We're also doing our darndest these days to come up with examples that are non-trivial. A pattern that we try to follow for the reference (API) docs is to have one or more in-depth examples in the class overviews, and then extract relevant excerpts for the individual member topics. Even so, the task can be daunting. Imagine trying to come up with code examples to illustrate the many capabilities of, say, the GridView control.

One final comment about variable names. This was another discussion. For the most part, we try to follow .NET coding conventions. When we show ASP.NET controls, we actually use the convention followed by Visual Studio when it creates controls -- Button1, Label2, etc. Theory is this will be consistent with what users will see when working in the product. As I say, that's the theory. One thing I'm reasonably confident about is that you won't find many (any?) variables named foo and bar. :-)

[1] Which he describes using the linguistically interesting word craptastically. If you're a language person, see Benjamin Zimmer's piece on the Language Log about "cran-morphing."

[2] Personas should not be confused with persons.

Jeff Atwood 05 Apr 06 - 12:12 AM

It's a tough problem. The smart solution is to let everyone else do the work by making your docs a Wiki.

You don't like our sample code? Well, pally, write some better sample code yourself!

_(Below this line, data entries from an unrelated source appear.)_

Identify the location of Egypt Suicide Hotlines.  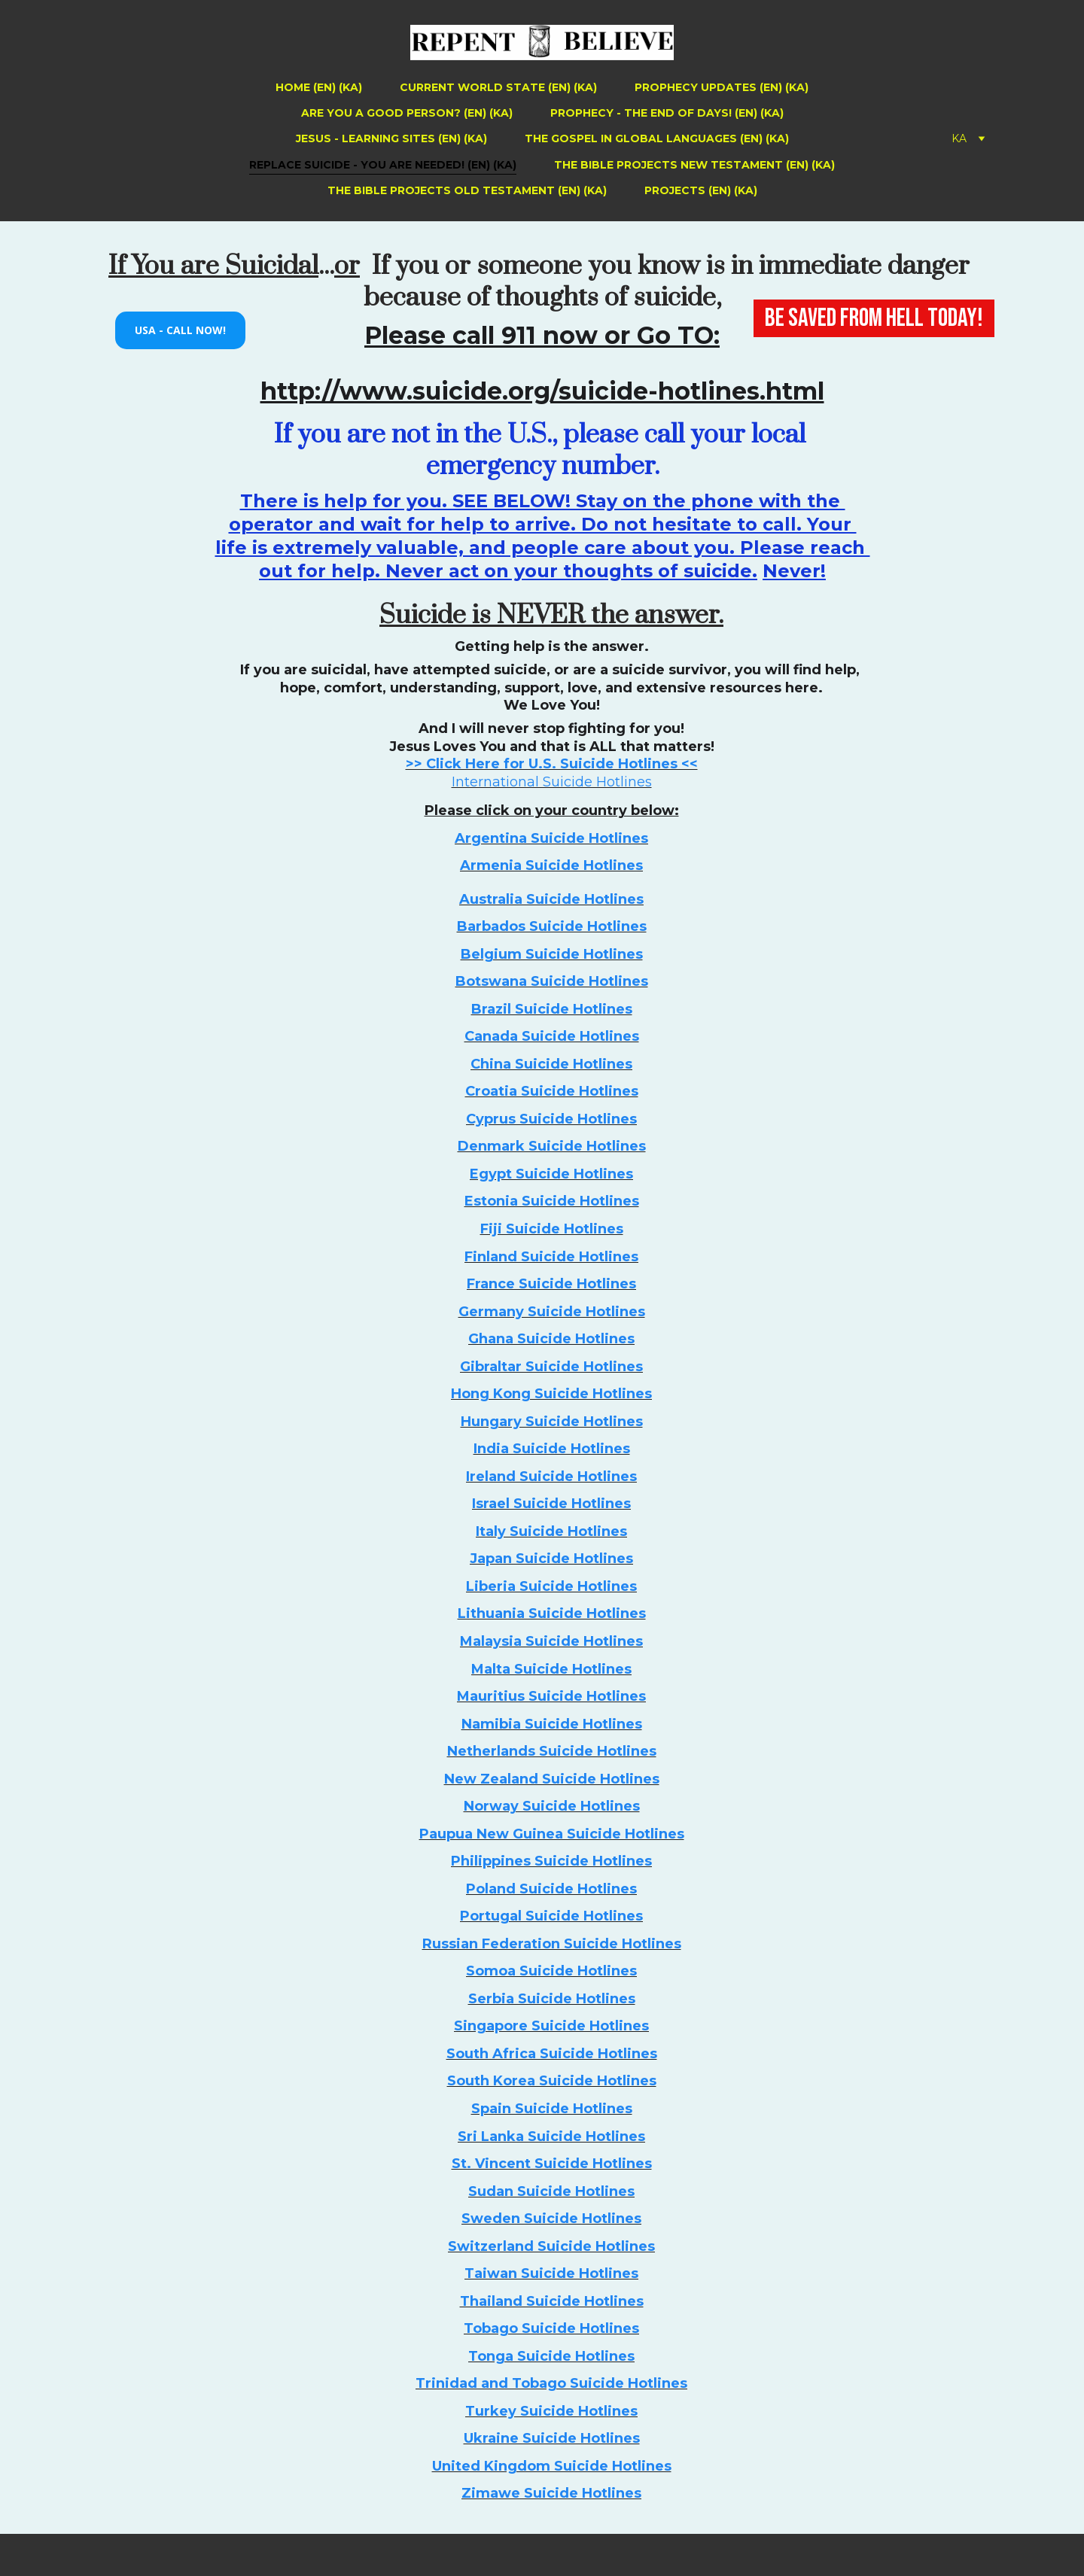
(551, 1174).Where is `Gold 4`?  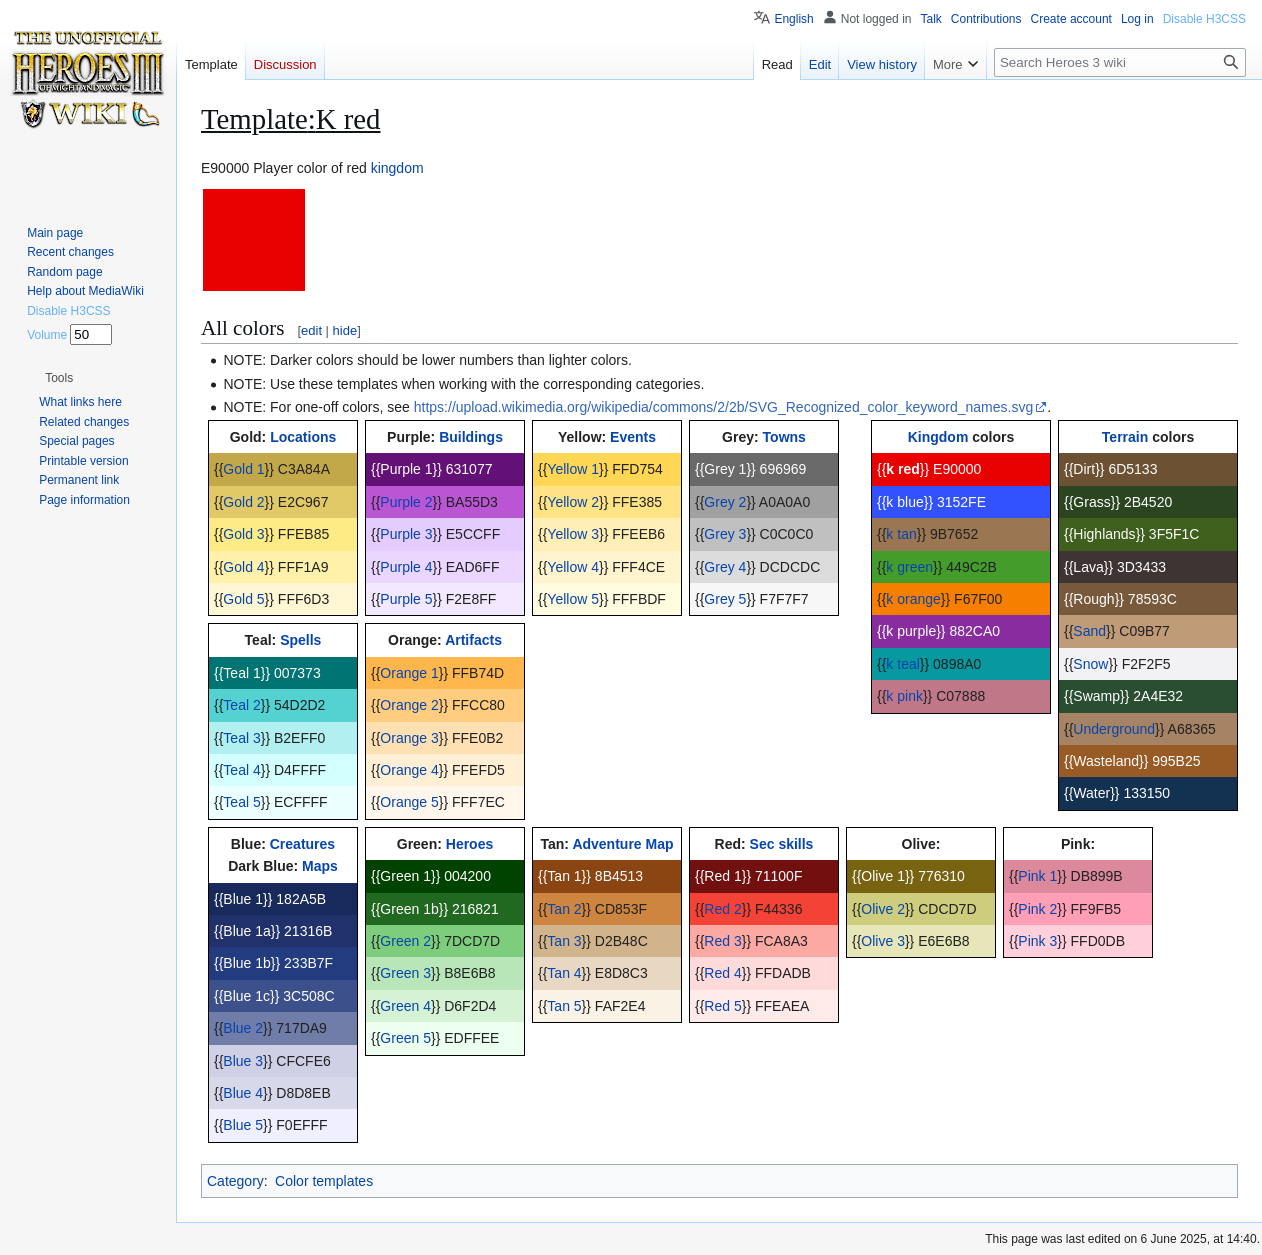 Gold 4 is located at coordinates (243, 567).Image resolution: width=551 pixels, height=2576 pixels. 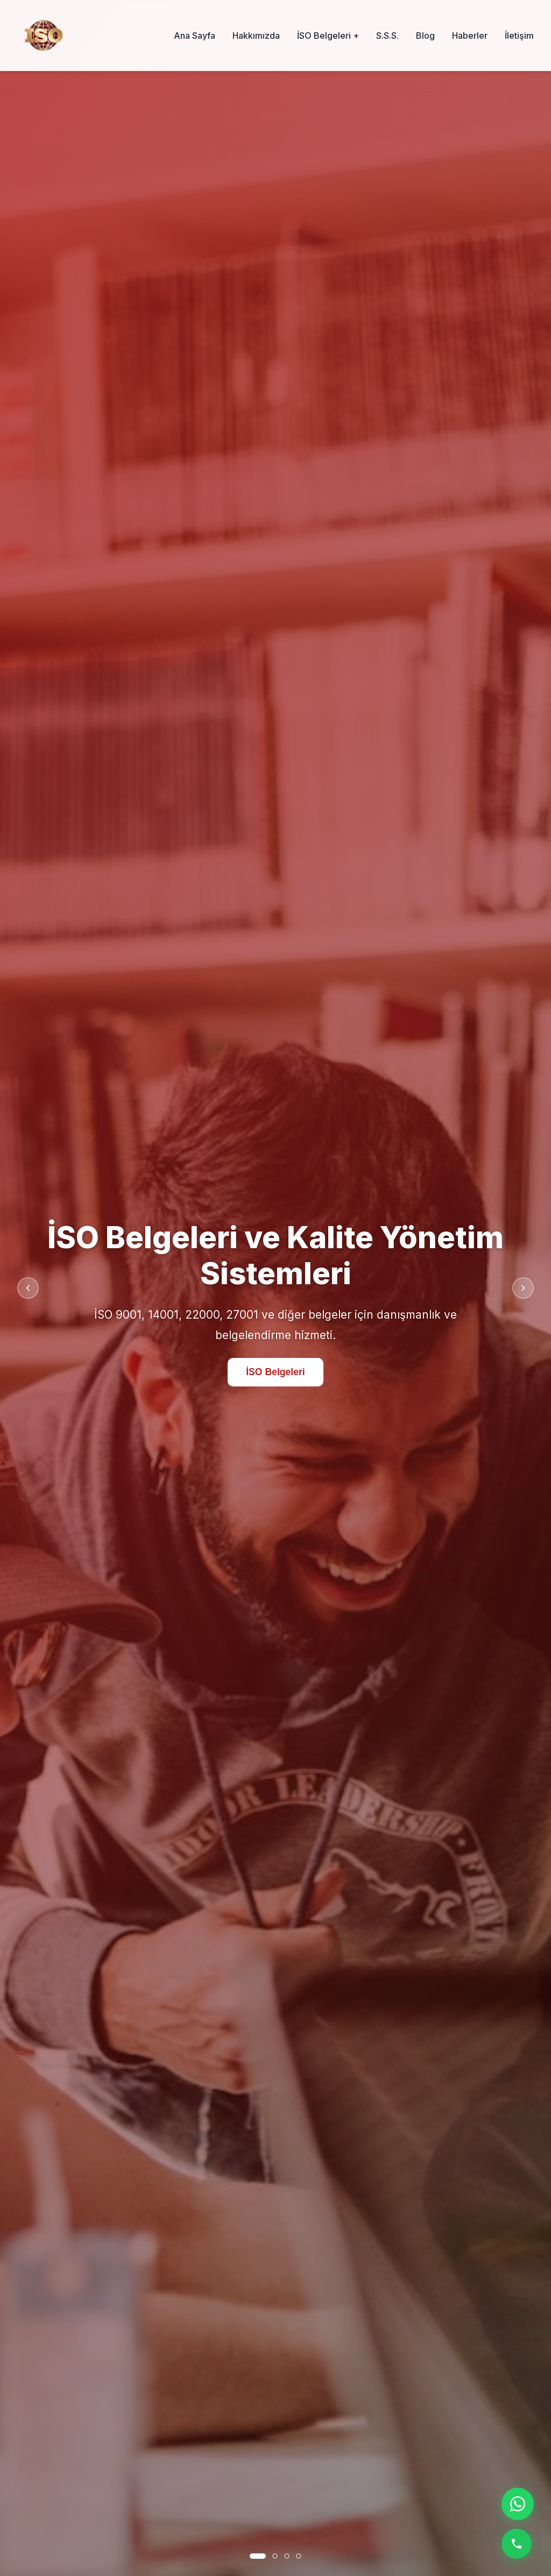 I want to click on İSO Belgeleri, so click(x=275, y=1372).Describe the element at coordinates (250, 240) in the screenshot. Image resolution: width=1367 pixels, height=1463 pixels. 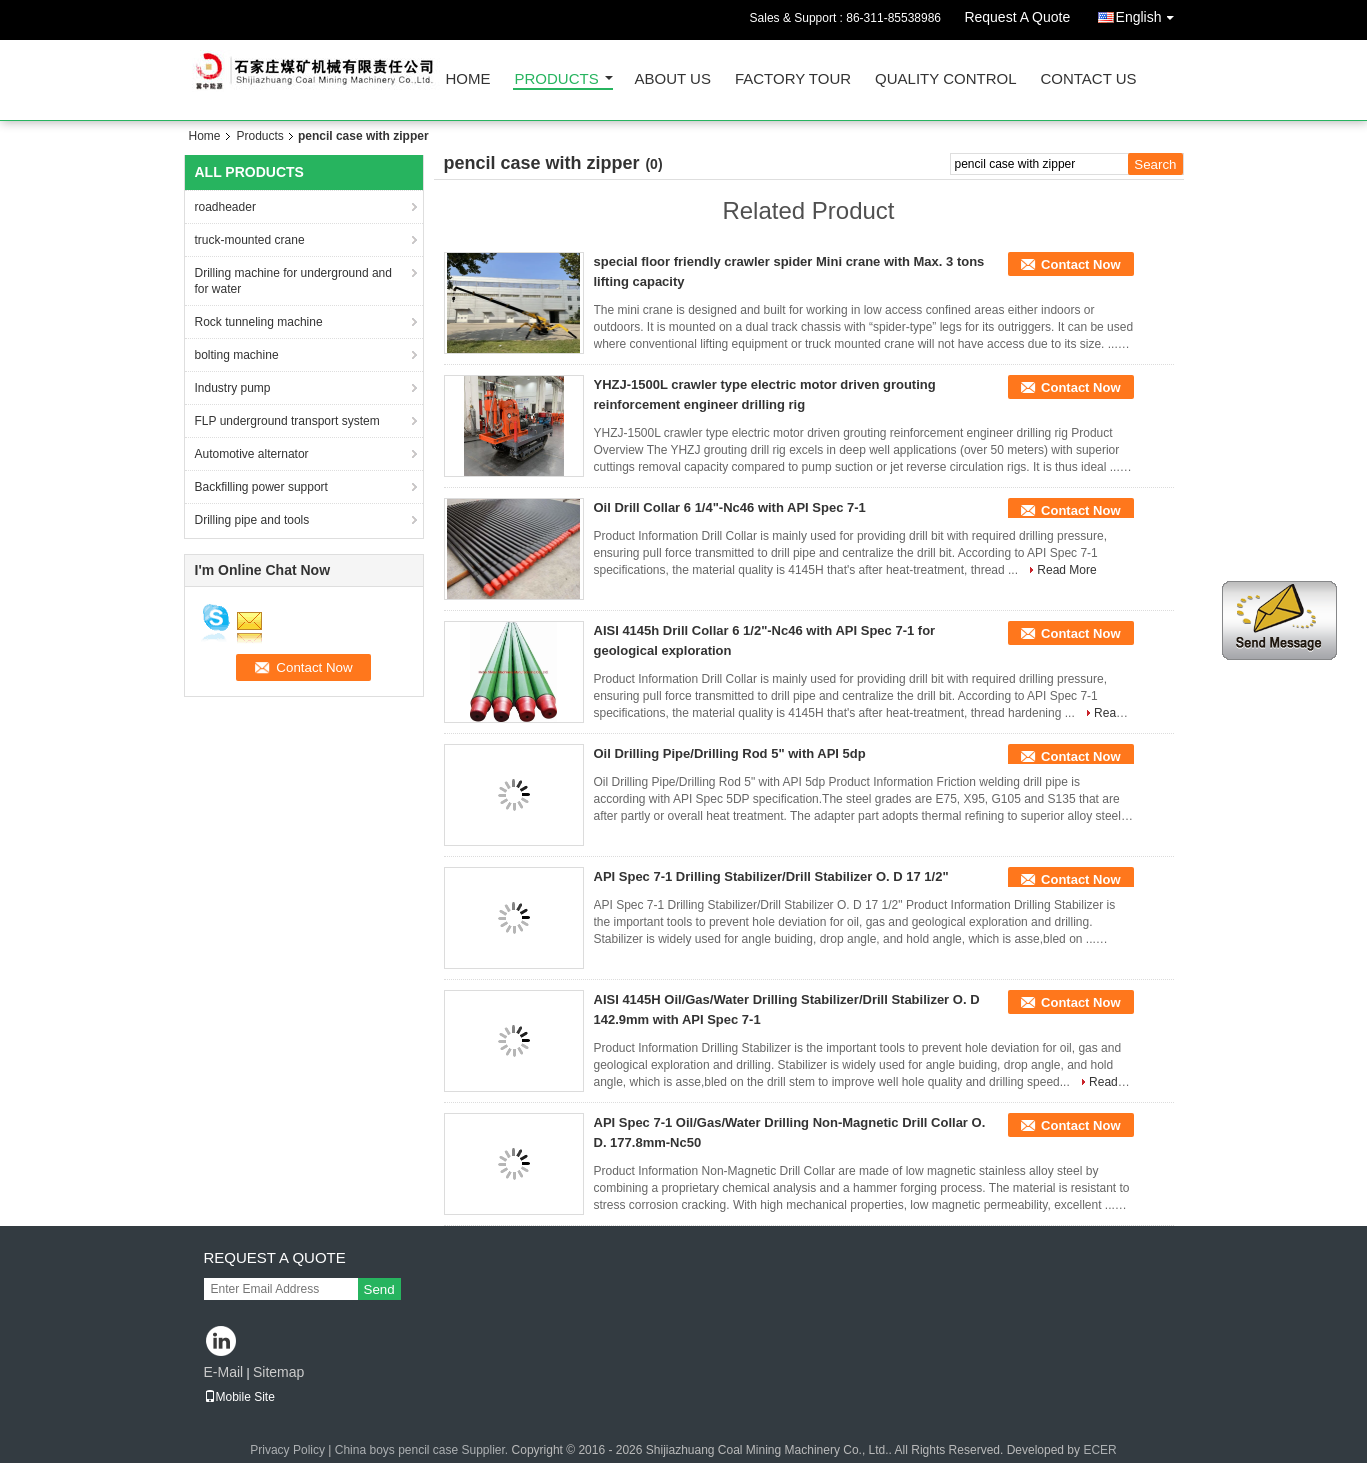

Of course that takes active moderation, but it'd be far more efficient in the long run.. and many hands makes light work, right?

mike 05 Apr 06 - 12:33 AM

Many hands makes work light -- hey, why don't we have everyone contribute to the .NET Framework? Don't like our implementation of the Mail class? Write your own!

Jeff, does Vertigo release their docs open source? Who does?

Karl 05 Apr 06 - 4:59 AM

It's funny, while I've bitched about the problem, I knew I didn't offer any solutions. Personally, I think diligence is the big factors, but Jeff's suggestion should obviously be taken into consideration. I also use FxCop extensively and make sure my code builds properly (although I think my C# Ajax.net piece that's up on MSDN doesn't compile :( ), which is the barest minimum I apply to my actual code - which should my documentation be any different?

I'n an upcoming post, I'll be talking about exception handling, and this is bound to come up: http://msdn2.microsoft.com/en-us/library/24395wz3.aspx. While the piece is pretty short, this comment really strikes me as wrong "It is preferable to use Try/Catch blocks around any code that is subject to errors rather than rely on a global error handler." First, you shoudln't catch an exception unless you can actually handle it. Secondly, you're better off relying on global error handling when it comes to outputting friendly user messages:

You don't want a program where in 100 different places you handle exceptions and
pop up error dialogs. What if you want to change the way you put up that dialog box? That's just terrible. The exception handling should be centralized, and you should just protect yourself as the exceptions propagate out to the handler.

- from Hejlsberg

Joshua Flanagan 05 Apr 06 - 6:38 AM

ie7 says your site is suspected as "suspicious" - a possible phishing site...

mike 05 Apr 06 - 8:25 AM

Joshua -- thanks for the heads up. My site uses dynamic DNS; my actual IP belongs to Comcast. I strongly suspect that large blocks of Comcast IPs that have been flagged for phishing. I hope that it's clear that my blog is not an actual phising site. :-)

Anyway, I'll see about contacting MS and explaining myself as best I can.